Analog Devices (ADI) is a global leader in precision sensing, mixed-signal design, and edge computing, technologies that sit at the intersection of the physical and digital worlds. In robotics, ADI's work focuses on Physical Intelligence: the ability of a system to perceive, reason, and act locally, grounded in the realities of the physical environment. For dexterous robotic manipulation, the gap between simulation and the physical world remains one of the field's hardest unsolved problems.
Teaching a robot hand to handle objects with the nuance and adaptability of a human requires not just sophisticated hardware, but training data that is both rich in physical realism and grounded in genuine human expertise. ADI, whose work in precision sensing and physical-edge intelligence underpins a growing range of robotics applications, collaborated with MANUS to address this challenge head-on.
In this pipeline, MANUS gloves serve as the human motion capture interface, translating the operator's hand kinematics into control inputs for the simulated robotic hand in real time. As the operator moves, the IPC physics engine runs in parallel, generating real-time tactile sensor data and deformable contact feedback synchronized to those motions. The result is a paired dataset combining human motion capture with physically grounded tactile simulation: two data streams that would otherwise be difficult to obtain simultaneously at this level of fidelity.

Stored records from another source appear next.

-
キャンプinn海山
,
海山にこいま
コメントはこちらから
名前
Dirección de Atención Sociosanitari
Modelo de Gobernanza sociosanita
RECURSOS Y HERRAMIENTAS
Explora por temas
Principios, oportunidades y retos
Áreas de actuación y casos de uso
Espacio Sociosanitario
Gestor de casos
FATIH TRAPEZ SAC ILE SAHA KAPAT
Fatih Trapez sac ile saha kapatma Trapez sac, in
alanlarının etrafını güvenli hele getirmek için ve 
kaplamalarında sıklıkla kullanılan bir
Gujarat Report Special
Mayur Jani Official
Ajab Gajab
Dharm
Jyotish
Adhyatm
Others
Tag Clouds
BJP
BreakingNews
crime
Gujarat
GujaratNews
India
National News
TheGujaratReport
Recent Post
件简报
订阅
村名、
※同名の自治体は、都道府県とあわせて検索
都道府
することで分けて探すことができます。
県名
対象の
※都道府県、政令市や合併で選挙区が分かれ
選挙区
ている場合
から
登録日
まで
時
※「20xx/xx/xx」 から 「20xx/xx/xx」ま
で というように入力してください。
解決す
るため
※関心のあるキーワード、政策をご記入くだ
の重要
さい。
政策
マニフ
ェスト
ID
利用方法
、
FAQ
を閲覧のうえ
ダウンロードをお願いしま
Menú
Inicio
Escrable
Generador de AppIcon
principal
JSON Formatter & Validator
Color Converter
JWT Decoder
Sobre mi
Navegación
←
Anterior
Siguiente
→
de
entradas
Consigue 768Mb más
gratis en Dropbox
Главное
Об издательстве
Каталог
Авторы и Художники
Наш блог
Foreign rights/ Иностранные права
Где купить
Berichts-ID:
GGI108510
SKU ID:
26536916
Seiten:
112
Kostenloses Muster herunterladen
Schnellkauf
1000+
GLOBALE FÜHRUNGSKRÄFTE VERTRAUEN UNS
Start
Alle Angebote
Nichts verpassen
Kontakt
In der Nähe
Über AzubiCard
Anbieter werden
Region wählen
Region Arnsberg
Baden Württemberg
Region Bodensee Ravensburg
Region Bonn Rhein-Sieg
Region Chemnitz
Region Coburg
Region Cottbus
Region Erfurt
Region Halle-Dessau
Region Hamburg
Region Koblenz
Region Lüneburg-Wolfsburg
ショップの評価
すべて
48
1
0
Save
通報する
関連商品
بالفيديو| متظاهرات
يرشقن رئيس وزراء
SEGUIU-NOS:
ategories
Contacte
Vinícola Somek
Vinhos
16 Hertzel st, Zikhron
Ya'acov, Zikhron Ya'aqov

The core insight driving this work is that sim-to-real transfer fails when simulation lacks physical credibility. By pairing human motion data with contact feedback generated by the physics engine, the dataset captures the force-contact relationships a real robotic hand will encounter in deployment. This positions the joint MANUS-ADI approach as a principled attempt to reduce the distribution gap between simulation and reality, making learned manipulation policies more likely to transfer reliably to physical hardware.